Monday, April 5, 2010
March 2010
THE GHOST WRITER (2010)
In Roman Polanski’s new film, the former prime minister of England is indicted for war crimes by the World Court, a liberal fantasy that could only happen in a movie. There’s more than one plot turn in this thriller that wouldn’t hold water in a real world narrative, but a witty, politically insightful script, entertaining performances and sure-handed direction combine to make everything that happens seem very believable.
Ewan McGregor plays a successful ghost writer of autobiographies who is asked to spice up the just completed tome of ex-PM Adam Lang, following the mysterious death of the political writer who had been working on the book.
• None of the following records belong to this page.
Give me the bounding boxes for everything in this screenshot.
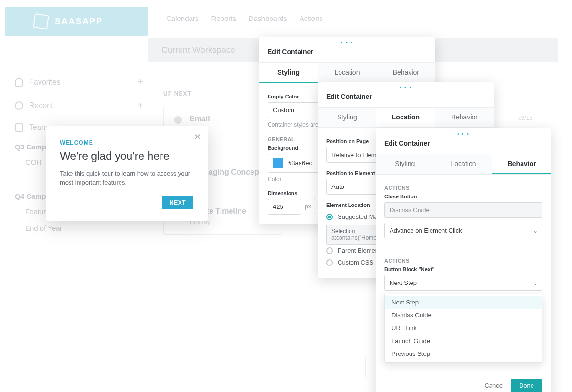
logo-text: SAASAPP xyxy=(55,17,103,27)
sidebar-recent[interactable]: Recent + xyxy=(15,94,143,117)
radio-label: Parent Element xyxy=(338,247,381,254)
button-block-label: Button Block "Next" xyxy=(384,266,542,272)
sidebar-favorites[interactable]: Favorites + xyxy=(15,70,143,94)
radio-icon xyxy=(326,259,333,266)
dropdown-item[interactable]: Next Step xyxy=(385,296,542,309)
background-value: #3aa6ec xyxy=(288,159,312,167)
nav-reports[interactable]: Reports xyxy=(211,14,236,22)
drag-handle-icon[interactable]: • • • xyxy=(318,82,494,91)
radio-icon xyxy=(326,214,333,220)
sidebar-team-label: Team xyxy=(29,123,48,132)
plus-icon[interactable]: + xyxy=(138,100,143,111)
card-date: 06/15 xyxy=(518,115,532,121)
nav-actions[interactable]: Actions xyxy=(300,14,323,22)
dropdown-item[interactable]: Previous Step xyxy=(385,347,542,360)
team-icon xyxy=(15,123,23,132)
welcome-body: Take this quick tour to learn how to acc… xyxy=(60,169,193,187)
clock-icon xyxy=(15,101,23,110)
edit-container-panel-behavior: • • • Edit Container Styling Location Be… xyxy=(376,128,551,392)
section-actions: ACTIONS xyxy=(384,258,542,264)
close-button-label: Close Button xyxy=(384,194,542,199)
tab-styling[interactable]: Styling xyxy=(376,154,434,174)
section-actions: ACTIONS xyxy=(384,185,542,191)
sidebar-recent-label: Recent xyxy=(29,101,53,110)
panel-title: Edit Container xyxy=(318,91,494,107)
width-input[interactable] xyxy=(268,199,301,215)
close-button-value[interactable] xyxy=(384,202,542,218)
status-dot-icon xyxy=(174,116,182,124)
sidebar-favorites-label: Favorites xyxy=(29,78,60,87)
tab-styling[interactable]: Styling xyxy=(318,108,376,127)
done-button[interactable]: Done xyxy=(511,379,542,392)
panel-title: Edit Container xyxy=(259,46,435,62)
heart-icon xyxy=(15,78,23,87)
radio-icon xyxy=(326,247,333,254)
drag-handle-icon[interactable]: • • • xyxy=(376,128,551,137)
next-button[interactable]: NEXT xyxy=(162,196,193,209)
tab-styling[interactable]: Styling xyxy=(259,63,318,83)
tab-location[interactable]: Location xyxy=(434,154,493,174)
tab-behavior[interactable]: Behavior xyxy=(377,63,435,83)
tab-location[interactable]: Location xyxy=(318,63,376,83)
welcome-eyebrow: WELCOME xyxy=(60,139,193,146)
dropdown-item[interactable]: Dismiss Guide xyxy=(385,309,542,322)
dropdown-item[interactable]: Launch Guide xyxy=(385,334,542,347)
logo-bar: SAASAPP xyxy=(5,7,148,36)
logo-icon xyxy=(33,13,49,29)
advance-select[interactable] xyxy=(384,223,542,238)
nav-calendars[interactable]: Calendars xyxy=(166,14,199,22)
workspace-label: Current Workspace xyxy=(161,45,235,55)
action-dropdown: Next Step Dismiss Guide URL Link Launch … xyxy=(384,294,542,363)
tab-location[interactable]: Location xyxy=(376,108,435,127)
dropdown-item[interactable]: URL Link xyxy=(385,322,542,334)
top-nav: Calendars Reports Dashboards Actions xyxy=(166,14,323,22)
radio-label: Custom CSS xyxy=(338,259,373,266)
welcome-tooltip: ✕ WELCOME We're glad you're here Take th… xyxy=(46,126,208,221)
plus-icon[interactable]: + xyxy=(138,77,143,88)
close-icon[interactable]: ✕ xyxy=(194,132,201,142)
tab-behavior[interactable]: Behavior xyxy=(435,108,494,127)
sidebar-item[interactable]: End of Year xyxy=(15,220,143,236)
cancel-button[interactable]: Cancel xyxy=(484,382,503,389)
tab-behavior[interactable]: Behavior xyxy=(492,154,551,174)
panel-title: Edit Container xyxy=(376,137,551,154)
button-block-select[interactable] xyxy=(384,275,542,291)
color-swatch-icon[interactable] xyxy=(273,158,283,168)
nav-dashboards[interactable]: Dashboards xyxy=(249,14,287,22)
drag-handle-icon[interactable]: • • • xyxy=(259,37,435,46)
unit-label: px xyxy=(301,199,315,214)
welcome-title: We're glad you're here xyxy=(60,150,193,163)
Once at Lang’s Martha’s Vineyard hideaway, the ghost writer (he’s never referred to by a name) finds a secretive compound run by a humorless, protective assistant in tight skirts (Kim Cattrall), an unhappy wife (Olivia Williams), a preoccupied Lang (Pierce Brosnan), and a long, boring book that needs plenty of work. But that project soon gets put on the backburner when the war crimes charges hit the news. Amid the chaos that ensues (Lang flies off to D.C. for photo ops with Bush Administration officials), the intrepid writer bonds with the neglected wife and starts investigating the circumstances of his predecessor’s death.
Polanski and co-writer Robert Harris (working from his novel) leave much of what’s going on below the surface, hinting at deeper, darker motivation and adding layers to the already complex characters. While McGregor and Brosnan are excellent, the film’s finest performance comes from Williams, best know as the love interest in “Rushmore” and Bruce Willis’ widow in “The Sixth Sense.” Ruth is a fascinating, mysterious character beautifully brought to life by Williams; she appears to be an emotional fragile woman who one minute seems on the verge of divorce and the next, her husband’s strongest ally.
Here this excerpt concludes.